Work instructions: Return all the entries word for word, minus the pictures.

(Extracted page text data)
━━━━━━━━━━━━━━━━
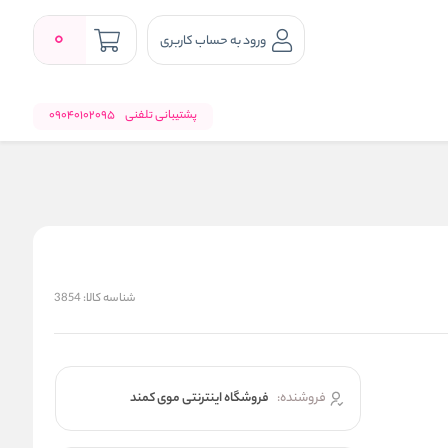
0
ورود به حساب کاربری
پشتیبانی تلفنی
09040102095
شناسه کالا:
3854
فروشنده:
فروشگاه اینترنتی موی کمند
━━━━━━━━━━━━━━━━
Solved problem:
0
ورود به حساب کاربری
پشتیبانی تلفنی
09040102095
شناسه کالا:
3854
فروشنده:
فروشگاه اینترنتی موی کمند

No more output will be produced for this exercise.